Shares in Anglo-German company Dialog Semiconductor plunged today after the chipmaker admitted that Apple was cutting its orders by around 30 percent this year.
Dialog shares fell 17 percent on Friday, based on the company telling investors that Apple will be using its chips for only two of its three new iPhones for 2018.
While the reduced orders won’t immediately affect Dialog’s bottom line by more than 5 percent, it has investors worried about the future. That’s because Dialog gets the majority of its money from Apple. In 2017, Apple orders accounted for 77 percent of the company’s group sales.
The Apple news also had a small impact on Austrian sensor supplier Arms AG and French-Italian company STMicroelectronics. Shares in the former fell by 1.4 percent, while the latter dropped 0.4 percent.
Uncertainty for Dialog
News about Apple slashing orders was hailed as a surprise.
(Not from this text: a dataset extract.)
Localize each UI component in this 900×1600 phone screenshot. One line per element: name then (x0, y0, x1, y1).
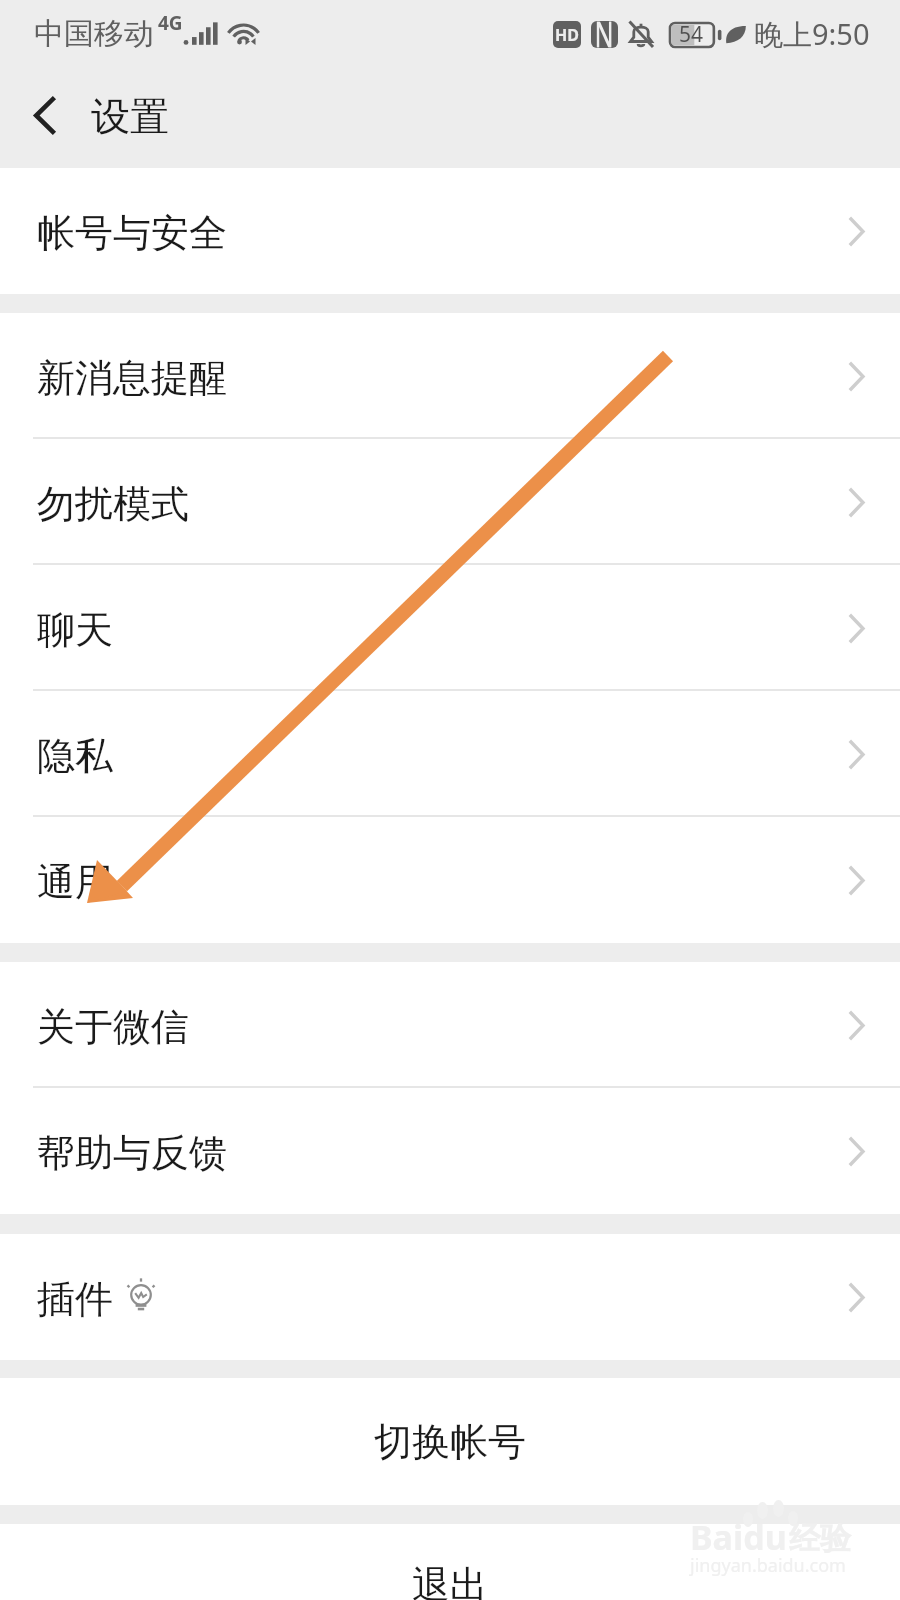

Nonetheless, this isn’t the first time we’ve heard about this possibility.
Last year, a report claimed that Apple planned to use its own chips starting 2018 or 2019. That news was shared by Dialog Chief Executive Jalal Bagherli, speaking with a German newspaper. “Apple at the start of the year commissioned us with the design of chips for many devices for 2019 and 2020,” Bagherli said.
Based on today’s report it seems that Apple won’t be creating its own chips, however. Instead it is turning to another company to produce some of the power management chips for one of its next-gen iPhones.
(This is yet another piece of evidence to suggest that Apple will debut three new phones this year.)